The community helps to ‘match-make the health and care challenges with the technology offers to ensure we can work together to benefit all’ . They are supported by Highland Marketing, a specialist health tech PR and marketing agency who have helped to guide their communications work as well as provide the logistically support to get this sort of project off the ground. With 2020 in the rear-view mirror, this sort of community driven model has highlighted the best of a British response to the pandemic.

While regular face to face meetings have seemingly disappeared into memory, it is Microsoft Teams that has been adopted across the NHS since March 2020.  Used as a platform to enable collaboration and secure information sharing, reducing face-to-face contact, and maintaining social distancing. The solution has played a key role in ensuring the NHS can still care for its patients accordingly, with over 65 million messages exchanged on the platform by staff by October.

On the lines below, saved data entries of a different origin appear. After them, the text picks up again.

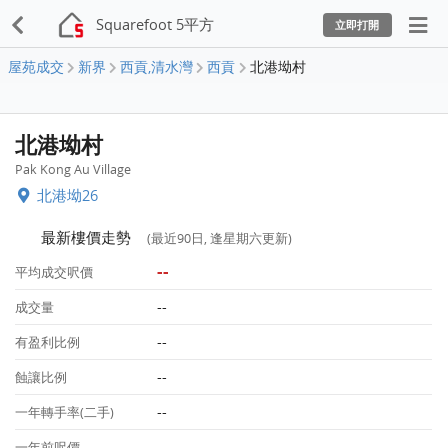
Squarefoot 5平方
立即打開
屋苑成交
新界
西貢,清水灣
西貢
北港坳村
北港坳村
Pak Kong Au Village
北港坳26
最新樓價走勢
(最近90日, 逢星期六更新)
--
平均成交呎價
--
成交量
--
有盈利比例
--
蝕讓比例
--
一年轉手率(二手)
--
一年前呎價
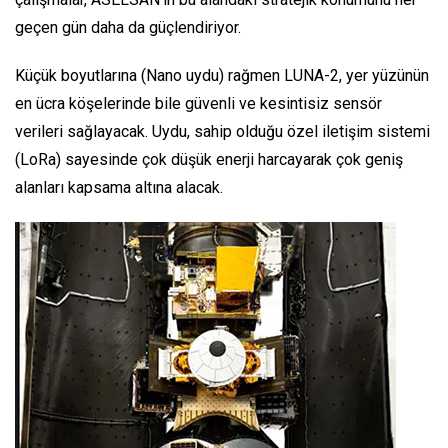
geçen gün daha da güçlendiriyor.
Küçük boyutlarına (Nano uydu) rağmen LUNA-2, yer yüzünün
en ücra köşelerinde bile güvenli ve kesintisiz sensör
verileri sağlayacak. Uydu, sahip olduğu özel iletişim sistemi
(LoRa) sayesinde çok düşük enerji harcayarak çok geniş
alanları kapsama altına alacak.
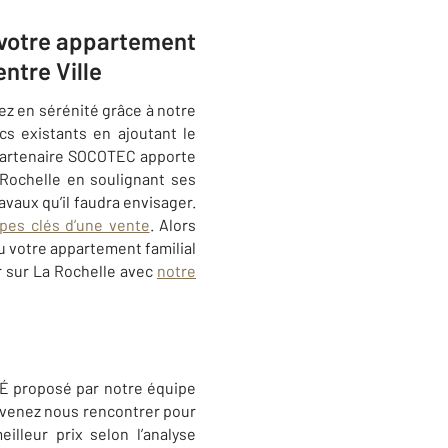
 votre appartement
ntre Ville
ez en sérénité grâce à notre
cs existants en ajoutant le
 partenaire SOCOTEC apporte
 Rochelle en soulignant ses
vaux qu’il faudra envisager.
apes clés d’une vente
. Alors
 votre appartement familial
r sur La Rochelle avec
notre
É proposé par notre équipe
 venez nous rencontrer pour
illeur prix selon l’analyse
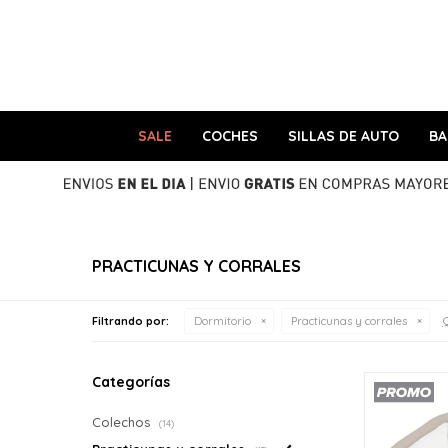
SALE
COCHES
SILLAS DE AUTO
B
PRACTICUNAS Y CORRALES
Q
Filtrando por:
Dormitorio
Practicunas y corrales
Categorías
Colechos
(14)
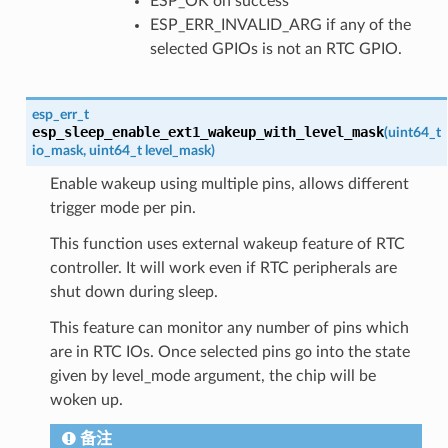
ESP_OK on success
ESP_ERR_INVALID_ARG if any of the
selected GPIOs is not an RTC GPIO.
esp_err_t
esp_sleep_enable_ext1_wakeup_with_level_mask
(
uint64_t
io_mask
,
uint64_t
level_mask
)
Enable wakeup using multiple pins, allows different
trigger mode per pin.
This function uses external wakeup feature of RTC
controller. It will work even if RTC peripherals are
shut down during sleep.
This feature can monitor any number of pins which
are in RTC IOs. Once selected pins go into the state
given by level_mode argument, the chip will be
woken up.
备注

In the social care sphere, NHSX have been working with tech companies to roll out the deployment of iPads to enable the most vulnerable to maintain contact with their families. Facebook has provided up to 2,050 of its Portal video calling devices for free to hospitals, care homes and other settings including hospices, in-patient learning disability and autism units.

Before the start of the pandemic, NHSX had already been working with NHS Digital to improve access to the internet in care homes and had negotiated a range of connectivity offers to help staff in care homes and their residents to stay connected.  

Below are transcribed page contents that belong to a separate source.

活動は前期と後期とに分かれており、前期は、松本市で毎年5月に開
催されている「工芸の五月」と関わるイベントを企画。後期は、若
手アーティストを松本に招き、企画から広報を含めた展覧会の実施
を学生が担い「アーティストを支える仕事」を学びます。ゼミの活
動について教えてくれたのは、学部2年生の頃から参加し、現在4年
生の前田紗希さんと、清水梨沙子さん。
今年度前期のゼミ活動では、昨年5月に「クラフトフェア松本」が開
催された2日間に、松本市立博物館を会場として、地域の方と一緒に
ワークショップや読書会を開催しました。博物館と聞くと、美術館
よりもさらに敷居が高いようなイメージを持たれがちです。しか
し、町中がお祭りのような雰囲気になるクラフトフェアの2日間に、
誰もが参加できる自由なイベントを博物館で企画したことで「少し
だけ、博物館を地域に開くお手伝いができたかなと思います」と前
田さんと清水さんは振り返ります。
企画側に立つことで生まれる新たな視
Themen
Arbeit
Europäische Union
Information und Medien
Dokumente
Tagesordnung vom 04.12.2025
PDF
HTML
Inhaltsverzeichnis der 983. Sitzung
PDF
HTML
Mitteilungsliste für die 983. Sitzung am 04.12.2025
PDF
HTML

Quoting Matthew Gould, the CEO of NHSX, who spoke at a recent techUK event; “although progress has been made this year, it was a bit in the spirit of a faster horse rather than in different vehicle”. This sentiment is one that is echoed by many parts of the system, as in many cases it was the wider adoption of existing technology and the refinement of current processes that made the difference rather than a hitherto unknown Deus ex machina-esque intervention.

The near misses
Through an exhausting nine-month sprint, the sheer volume of activity is likely to cause a degree of burn out as the system adjusts back to something closer to resembling normality. Continuous innovation and change tend to have a built in time limit before there is a readjustment and it is probably that there are a number of unseen costs coming down the line. Projects and initiatives are coming to the end of their free use period and plans to either sunset them or pay will come into play.

Looking ahead to 2021
In line with NHS England and Improvement’s plans for the future, digital transformation in 2021 will focus on the roll out of Shared Care Records across the country and the role of Integrated Care Systems (ICSs) as they move to a legal footing. This pivot to the local and regional as the primary place for transformation will reflect many of the changes that have taken place during this past year, as well as helping to put public need first when designing systems. Continuing digitisation of health will be accelerated and as services move to the Cloud the important of data utilisation, analytics and Robotic Process Automation will increase.

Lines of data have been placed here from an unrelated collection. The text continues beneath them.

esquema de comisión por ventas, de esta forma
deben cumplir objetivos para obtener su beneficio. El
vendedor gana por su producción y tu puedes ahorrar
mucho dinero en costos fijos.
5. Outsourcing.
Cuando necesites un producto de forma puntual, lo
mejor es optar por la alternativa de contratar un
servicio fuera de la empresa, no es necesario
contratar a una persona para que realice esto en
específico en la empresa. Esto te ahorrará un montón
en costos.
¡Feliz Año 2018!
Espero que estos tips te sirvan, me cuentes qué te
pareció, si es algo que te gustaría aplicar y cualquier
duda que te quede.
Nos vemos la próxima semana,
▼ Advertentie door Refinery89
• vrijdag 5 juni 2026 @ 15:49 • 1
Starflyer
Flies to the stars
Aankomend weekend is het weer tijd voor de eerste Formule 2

Furthermore, the move to remote working has also made the NHS and care workforce more flexible, and allowed industry to operate with clients remotely, which is a change that will be tough to unpick. Remote ‘go-lives’ of electronic patient records have been successful enough to make an argument for that to be the default in the future.

Ultimately, the key to the success of digital health in the future will be embedding the positive, can-do attitude that was established in 2020. As people have become more confident in their ability to adapt at pace, this confidence will ensure the hard work and success continue.